Review: Inside my Radio (Wii U)

Adventure Platformer Rhythm



Rule #1 – DON’T PLAY ON MUTE. That’s the very first thing you’re told as you start up Inside my Radio. It’s also the third point you’ll find when browsing the electronic manual. They’re serious about not turning down the sound in this game. Why’s that? Because you’re about to experience a rhythm-based game that’ll have you literally bopping to the music.


Slave to the music

There’s been plenty rhythm-based games on various formats, but there’s never been one quite as unique as this game. Inside my Radio tasks three characters (Boombox, Barry and Root) to make their way through the innards of a radio. What you have here is a rhythm-action platformer adventure title that borrows from Rez, Loco Roco and Super Meat Boy. Boombox brings the dubstep techno vibe, Barry follows that up with his glasses, cool hairstyle and house tunes and Root is your very stereotypical black guy who listens to reggae beats.

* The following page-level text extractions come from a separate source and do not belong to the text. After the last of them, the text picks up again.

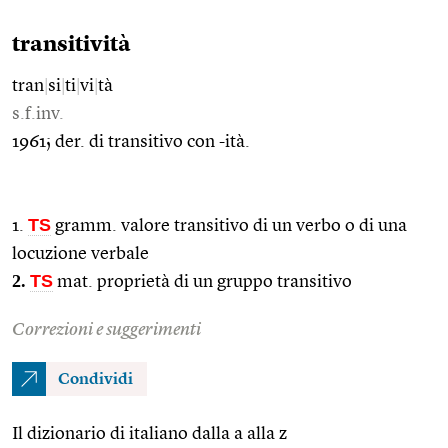
transitività
tran
|
si
|
ti
|
vi
|
tà
s.f.inv.
1961; der. di transitivo con -ità.
TS
1.
gramm. valore transitivo di un verbo o di una
locuzione verbale
2.
TS
mat. proprietà di un gruppo transitivo
Correzioni e suggerimenti
Condividi
Il dizionario di italiano dalla a alla z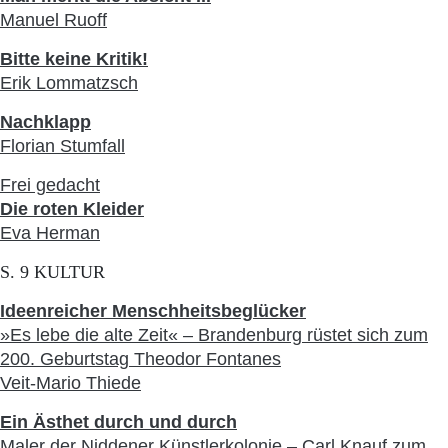
Manuel Ruoff
Bitte keine Kritik!
Erik Lommatzsch
Nachklapp
Florian Stumfall
Frei gedacht
Die roten Kleider
Eva Herman
S. 9 KULTUR
Ideenreicher Menschheitsbeglücker
»Es lebe die alte Zeit« – Brandenburg rüstet sich zum
200. Geburtstag Theodor Fontanes
Veit-Mario Thiede
Ein Ästhet durch und durch
Maler der Niddener Künstlerkolonie – Carl Knauf zum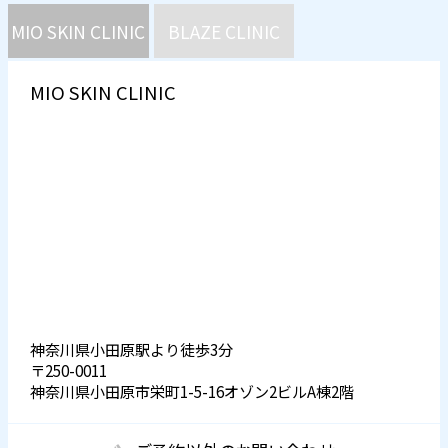
MIO SKIN CLINIC
BLAZE CLINIC
MIO SKIN CLINIC
神奈川県小田原駅より徒歩3分
〒250-0011
神奈川県小田原市栄町1-5-16オゾン2ビルA棟2階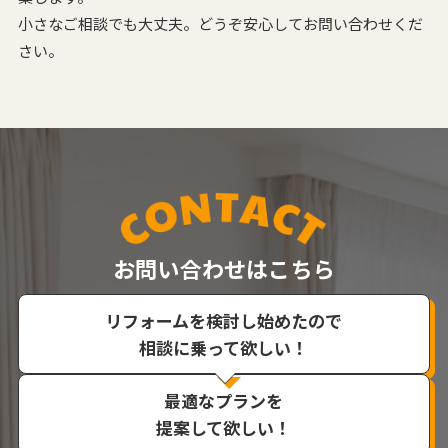
小さなご相談でも大丈夫。どうぞ安心してお問い合わせくだ
さい。
お問い合わせはこちら
リフォームを検討し始めたので
相談に乗って欲しい！
最適なプランを
提案して欲しい！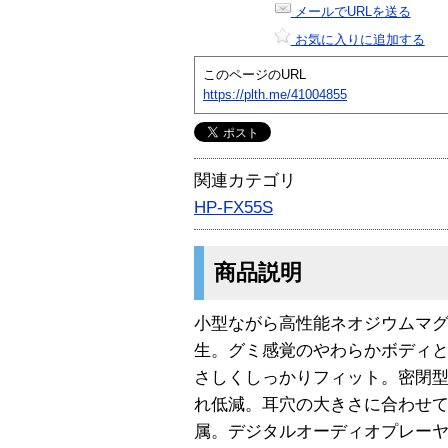
メールでURLを送る
お気に入りに追加する
このページのURL
https://plth.me/41004855
関連カテゴリ
HP-FX55S
商品説明
小型ながら高性能ネオジウムマ
生。グミ感覚のやわらかボディ
さしくしっかりフィット。密閉型
れ低減。耳穴の大きさに合わせて
属。デジタルオーディオプレーヤ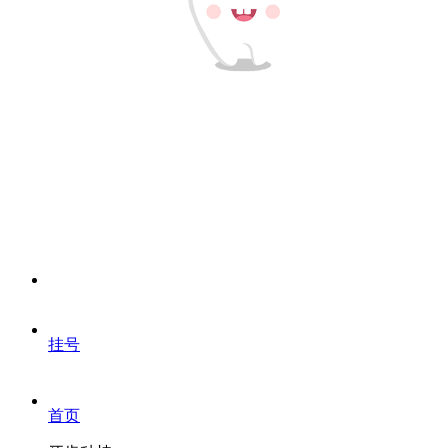
挂号
首页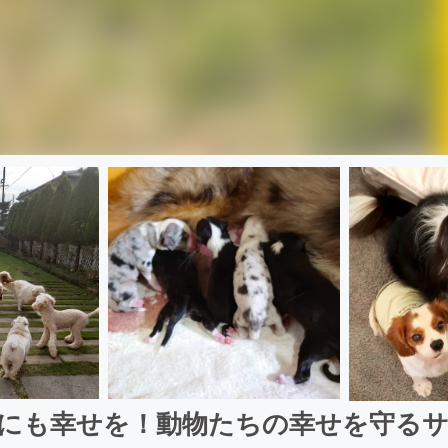
にも幸せを！動物たちの幸せを守る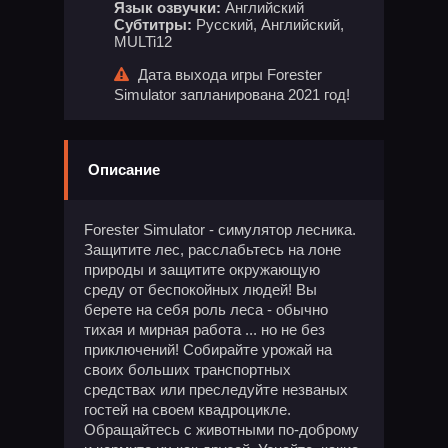
Язык озвучки:
Английский
Субтитры:
Русский, Английский,
MULTi12
Дата выхода игры Forester
Simulator запланирована 2021 год!
Описание
Forester Simulator - симулятор лесника.
Защитите лес, расслабьтесь на лоне
природы и защитите окружающую
среду от беспокойных людей! Вы
берете на себя роль леса - обычно
тихая и мирная работа ... но не без
приключений! Собирайте урожай на
своих больших транспортных
средствах или преследуйте незваных
гостей на своем квадроцикле.
Обращайтесь с животными по-доброму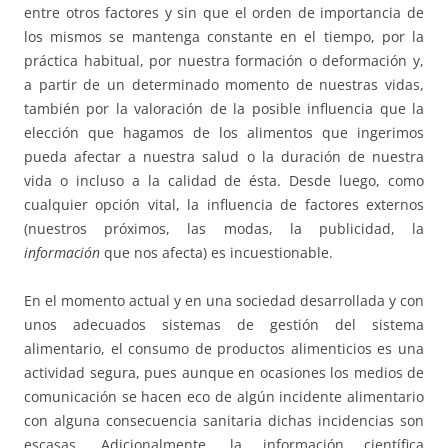
entre otros factores y sin que el orden de importancia de
los mismos se mantenga constante en el tiempo, por la
práctica habitual, por nuestra formación o deformación y,
a partir de un determinado momento de nuestras vidas,
también por la valoración de la posible influencia que la
elección que hagamos de los alimentos que ingerimos
pueda afectar a nuestra salud o la duración de nuestra
vida o incluso a la calidad de ésta. Desde luego, como
cualquier opción vital, la influencia de factores externos
(nuestros próximos, las modas, la publicidad, la
información
que nos afecta) es incuestionable.
En el momento actual y en una sociedad desarrollada y con
unos adecuados sistemas de gestión del sistema
alimentario, el consumo de productos alimenticios es una
actividad segura, pues aunque en ocasiones los medios de
comunicación se hacen eco de algún incidente alimentario
con alguna consecuencia sanitaria dichas incidencias son
escasas. Adicionalmente, la información científica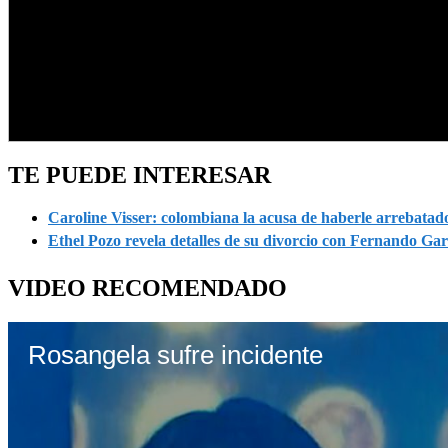
TE PUEDE INTERESAR
Caroline Visser: colombiana la acusa de haberle arrebatad
Ethel Pozo revela detalles de su divorcio con Fernando G
VIDEO RECOMENDADO
Rosangela sufre incidente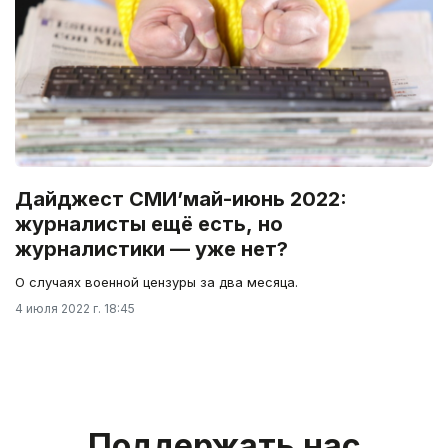
Дайджест СМИ’май-июнь 2022:
журналисты ещё есть, но
журналистики — уже нет?
О случаях военной цензуры за два месяца.
4 июля 2022 г. 18:45
Поддержать нас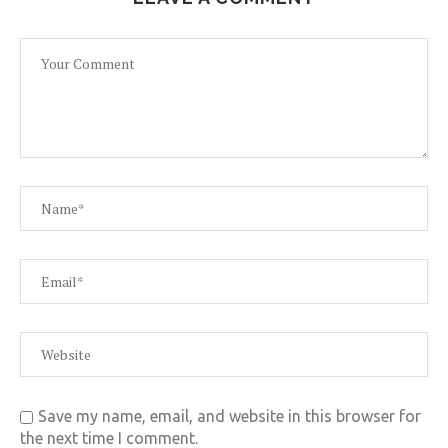
Save my name, email, and website in this browser for
the next time I comment.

Everything happens to the beat in a world made up of bright and abstract rhythm-like backdrops. Your characters can jump, walljump, double jump, dash and slam, but the trick here is that you can only do it to the beat. This requires you to be in time with the music at all times. Lose track of the tempo and you’ll miss time a jump or dash and fall to your death. Like Super Meat Boy you’ll instantly revive at a checkpoint and try again without having to wait for a loading screen. It’s one of those typical Indie titles you simply can’t put down. But it’s not all as simple as it seems.

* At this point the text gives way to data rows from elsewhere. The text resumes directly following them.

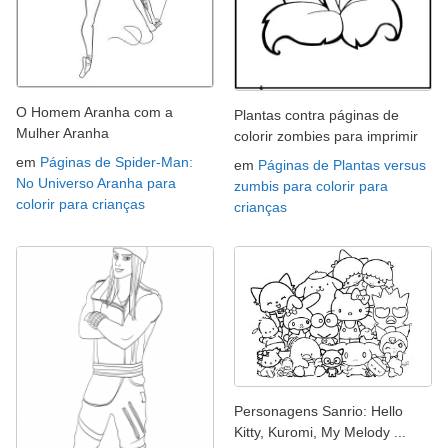
O Homem Aranha com a
Plantas contra páginas de
Mulher Aranha
colorir zombies para imprimir
em
Páginas de Spider-Man:
em
Páginas de Plantas versus
No Universo Aranha para
zumbis para colorir para
colorir para crianças
crianças
Personagens Sanrio: Hello
Kitty, Kuromi, My Melody ...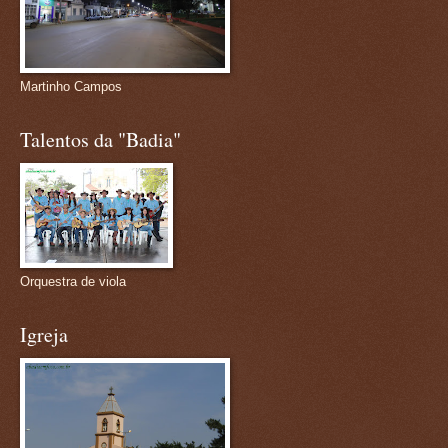
Martinho Campos
Talentos da "Badia"
Orquestra de viola
Igreja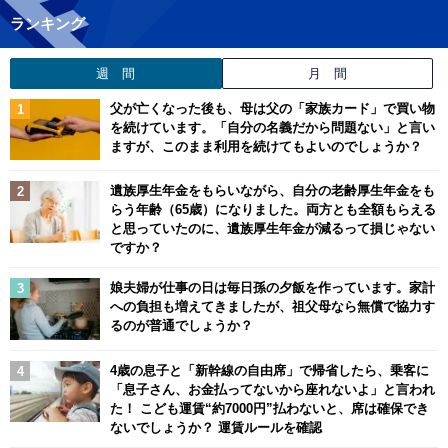
ランキング
週 間
月 間
父が亡くなった後も、母は父の「家族カード」で買い物
を続けています。「自分の名義だから問題ない」と言い
ますが、このまま利用を続けてもよいのでしょうか？
遺族厚生年金をもらいながら、自分の老齢厚生年金をも
らう年齢（65歳）になりました。両方とも全額もらえる
と思っていたのに、遺族厚生年金が減るって損じゃない
ですか？
娘夫婦が仕事の日は毎日孫の夕飯を作っています。家計
への負担も増えてきましたが、祖父母なら無償で協力す
るのが普通でしょうか？
4歳の息子と「新幹線の自由席」で帰省したら、乗客に
「息子さん、お金払ってないから座れないよ」と言われ
た！ こども運賃“約7000円”払わないと、席は確保でき
ないでしょうか？ 運賃ルールを確認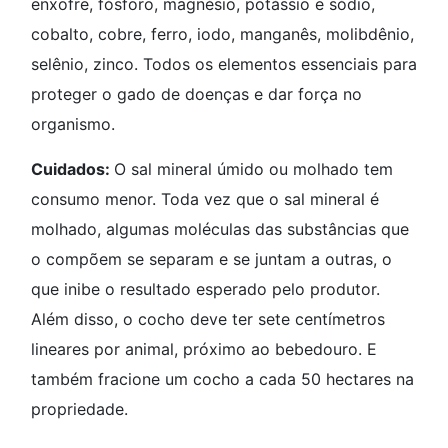
enxofre, fósforo, magnésio, potássio e sódio,
cobalto, cobre, ferro, iodo, manganês, molibdênio,
selênio, zinco. Todos os elementos essenciais para
proteger o gado de doenças e dar força no
organismo.
Cuidados:
O sal mineral úmido ou molhado tem
consumo menor. Toda vez que o sal mineral é
molhado, algumas moléculas das substâncias que
o compõem se separam e se juntam a outras, o
que inibe o resultado esperado pelo produtor.
Além disso, o cocho deve ter sete centímetros
lineares por animal, próximo ao bebedouro. E
também fracione um cocho a cada 50 hectares na
propriedade.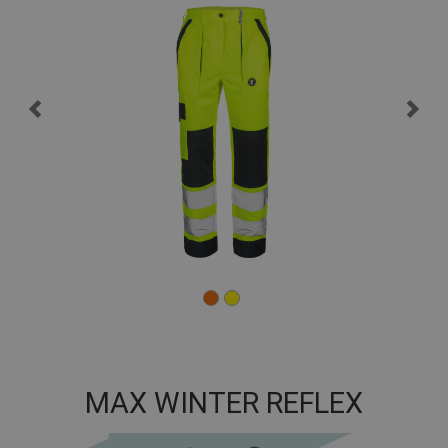
MAX WINTER REFLEX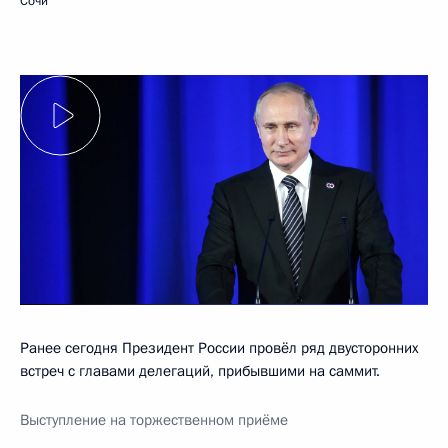
Сочи
Ранее сегодня Президент России провёл ряд двусторонних
встреч с главами делегаций, прибывшими на саммит.
Выступление на торжественном приёме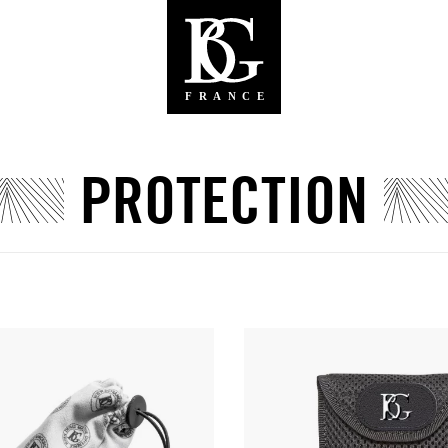
PROTECTION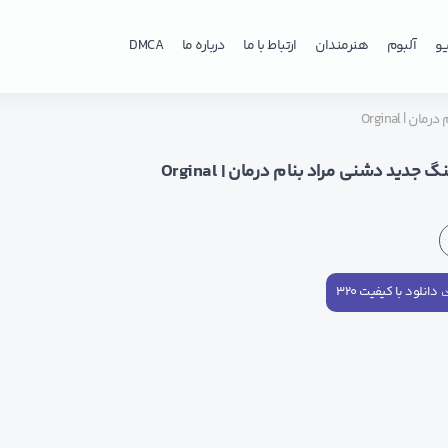
و
آلبوم
هنرمندان
ارتباط با ما
درباره ما
DMCA
| Orginal
 جدید دشنی مراد بنام درمان | Orginal
دانلود با کیفیت ۳۲۰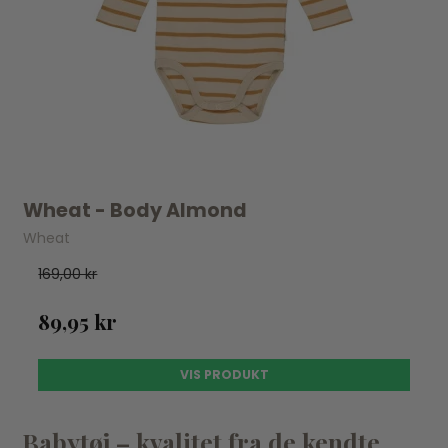
Wheat - Body Almond
Wheat
169,00 kr
89,95 kr
VIS PRODUKT
Babytøj – kvalitet fra de kendte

Push the volume to the max

Things can get rather tough. Combining a jump, followed by a dash (while keeping in tune with the tempo) is a lot harder than it sounds and at the end of the game you have a boss battle of note to contend with. You’ll also get to move platforms using the ZL and ZR shoulder buttons to confuse matters a bit more and tackle some basic puzzles. That said, at no point do you feel that it’s unmanageable. Should you have a rough time keeping up with the tempo you can tap the R button to display a rhythmic GUI help bar around your character so you never miss a beat. The real star of the show depends on your sound equipment at home though.

Throughout my experience I turned the volume close to max, as I was having the time of my life. Progress through the stage as Root (our reggae fella) and he’ll dash and slam cassette tapes into place, adding a new instrument to the beat every time he does so. It’s this simple form of progression through the use of sound that makes it such a joy to play. Combine it with good platforming and you have something that’s close to perfection. There is however a beat or two out of sync.


Inside my Radio is not a very long game and will last you just under four hours. Once completing it there’s not much to return to other than Time Attack or replaying some of the stages for fun via the Song Selection menu. There’s a good chance you’ll return to the game for a second playthrough as it’s just so enjoyable. Inside my Radio is a testament that Indie games have an important role to play in the games industry. It’s filled with love, psychedelic beats and if it was up to me I’d stay inside my radio all day long.


  • Fantastic Soundtrack | Jumping and dashing to the beat is a joy| Instant revive


  • Short game | Little to no replay value | Makes no use of the Gamepad features, other than remote play


If only you could be inside this radio a bit longer.


Gameplay - 8
Visuals - 7
Audio - 10
Gratification - 8
Value for money - 6

Married to a gamer and she kicks my ass at most shooters. If the game is enjoyable I’ll play it, no matter the format.

  • Delano

    I played Seaven’s other effort (Ethan Meteor Hunter) and loved it. This looks exactly like the game I’d love: techno music, platforming and a do-able play length.

    • I’d go as far as saying that this game was just about made for you.